FP as a problem of complete knowledge

As Toth (1995) remarks, omniscience is needed to deal with the first version of the frame problem, i.e. to know what is going to happen assumes that one has a complete description of the current world state, plus complete knowledge of all laws of nature. Only Laplace's ghost can do that, of course. It is therefore unrealistic to expect AI systems to be able to find a solution for it. The FP stated this way belongs to the class of "prove that the world exists" problems.
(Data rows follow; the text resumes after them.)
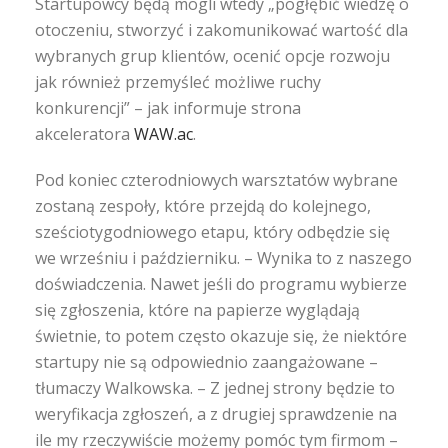
Startupowcy będą mogli wtedy „pogłębić wiedzę o
otoczeniu, stworzyć i zakomunikować wartość dla
wybranych grup klientów, ocenić opcje rozwoju
jak również przemyśleć możliwe ruchy
konkurencji” – jak informuje strona
akceleratora
WAW.ac
.
Pod koniec czterodniowych warsztatów wybrane
zostaną zespoły, które przejdą do kolejnego,
sześciotygodniowego etapu, który odbędzie się
we wrześniu i październiku. – Wynika to z naszego
doświadczenia. Nawet jeśli do programu wybierze
się zgłoszenia, które na papierze wyglądają
świetnie, to potem często okazuje się, że niektóre
startupy nie są odpowiednio zaangażowane –
tłumaczy Walkowska. – Z jednej strony będzie to
weryfikacja zgłoszeń, a z drugiej sprawdzenie na
ile my rzeczywiście możemy pomóc tym firmom –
FP as a problem of flat knowledge

A second version (Toth, 1995 p. ) handles the difference between human and computer on the level of metaknowledge. People are usually very good at knowing what they can possibly know, computers don't. When asked "who is currently the prime minister of foreign affairs of Zimbabwe?" people immediately say "I don't know". A computer consults its database, and depending on its size, returns "X not found". This is what I call "flat knowledge": knowledge without knowing what you know.

Whatever computer it may be, when it claims to be intelligent, it should be able to solve this FP version. Implementing metaknowledge, however, is not only a technical issue: a better understanding of human understanding may be needed.

Reference

Toth, J.A. (1995). Book review of Reasoning agents in a Dynamic World: the Frame Problem (K.M. Ford and P.J. Hayes, eds.), Artificial Intelligence, 73: 323-369.

Part I

The Frame Problem

Part I: The Papert Principle

Peter Doomen - Master's Programme in AI

"Some crucial steps in the development of mental capabilities does not consist in achieving new skills, but in achieving new ways of handling achieved knowledge" (Minsky, 1988, p. 105)
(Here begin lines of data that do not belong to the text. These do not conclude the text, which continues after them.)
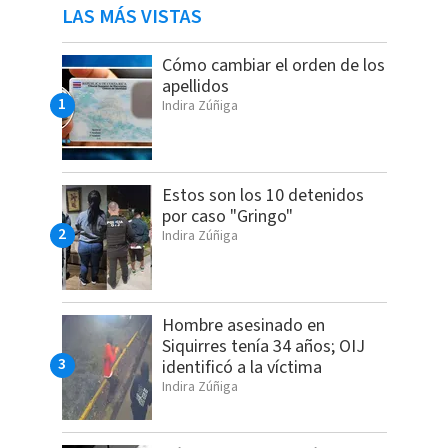
LAS MÁS VISTAS
Cómo cambiar el orden de los
apellidos
Indira Zúñiga
Estos son los 10 detenidos
por caso "Gringo"
Indira Zúñiga
Hombre asesinado en
Siquirres tenía 34 años; OIJ
identificó a la víctima
Indira Zúñiga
Cartoon-movie makers are happy with computer aided graphics, for it solves their problem of the moving duckling and the fixed background. It would be nice to have a computer that solves the AI Frame Problem. This is certainly not impossible; in fact, Piaget has shown (Minsky, 1988, p.102) that human FP solving capabilities (Hayes, 1987, p. 6) are learned—not innate. Up to a certain age, children are unaware of strange changes in the environment (comparable to the unloading of the YSP gun), whereas older children seem surprised.

The only explanation is that certain mental restructurations take place. From flat knowledge, children develop metaknowledge. Metaknowledge helps when omniscience (Toth, 1995, p. 340) is not possible. Knowing what you know and what not is necessary. When asked "Who is the minister of foreign affairs of Zimbabwe", we immediately know that we do not know the answer. A computer, however, will consult its database and conclude that it cannot find the name (presumed that it isn't).

Furthermore, people have extensive hierarchies of knowledge that are extremely context-dependent. This is how we solve the Frame Problem: we quickly learn that most things don't change after an action. We also learn what does change—depending on the action. Our mental skills are extremely versatile. The way these structures develop is connected with the notion of "aboutness" (Toth, 1995, p. 333): our mental model of a cat depends on our experience with hairy, meowing mammals that beg for food when you're eating and the like. Defining the cat this way is almost impossible: therefore, the only way of telling a computer what a cat is in human terms, is to let it experience it that way.

But current AI systems claim at best to be as intelligent as a two year old child. Probably, a mental restructuration would help them, too, when faced with the Frame Problem and its descendants. Therefore, a purely technical solution is not probable: concise study of human mental capabilities and their development will prove necessary.

References

Hayes, P.J. (1987). What the frame problem is and isn't , in Z.W. Pylyshyn (ed.), The Robot's Dilemma, Norwood NJ: Ablex, pp. 123-137.

Minsky, M. (1988). Het denken: De menselijke geest als maatschappij. Amsterdam: Bert Bakker.

Toth, J.A. (1995). Book review of Reasoning agents in a Dynamic World: the Frame Problem (K.M. Ford and P.J. Hayes, eds.), Artificial Intelligence, 73: 323-369.

Part III

The Frame Problem

Part III: Groundations

Peter Doomen - Master's Programme in AI

"…on pain of infinite regress, a symbol system cannot be the right model for what is going on in our heads." (Harnad, p. 15)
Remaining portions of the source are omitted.